Provided material >>
══════════

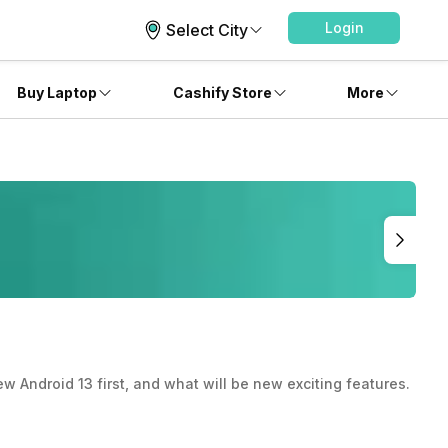
Login
Select City
Buy Laptop
Cashify Store
More
 Android 13 first, and what will be new exciting features.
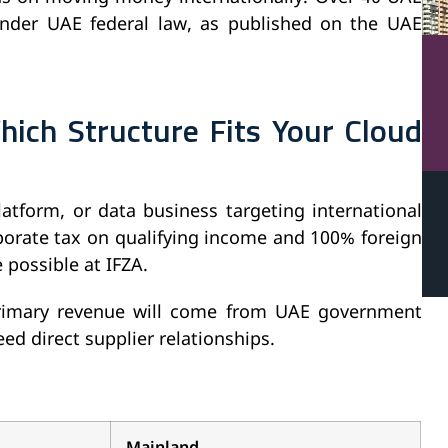
under UAE federal law, as published on the UAE
hich Structure Fits Your Cloud
latform, or data business targeting international
rporate tax on qualifying income and 100% foreign
 possible at IFZA.
 primary revenue will come from UAE government
eed direct supplier relationships.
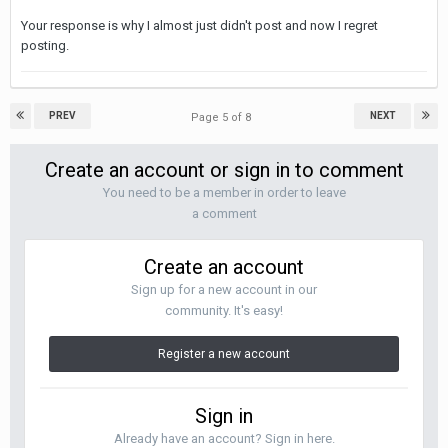
Your response is why I almost just didn't post and now I regret
posting.
PREV
NEXT
Page 5 of 8
Create an account or sign in to comment
You need to be a member in order to leave
a comment
Create an account
Sign up for a new account in our
community. It's easy!
Register a new account
Sign in
Already have an account? Sign in here.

══════════

Action item >> From the data above, gather every line that includes the word "Create".

Task result >>
Create an account or sign in to comment
Create an account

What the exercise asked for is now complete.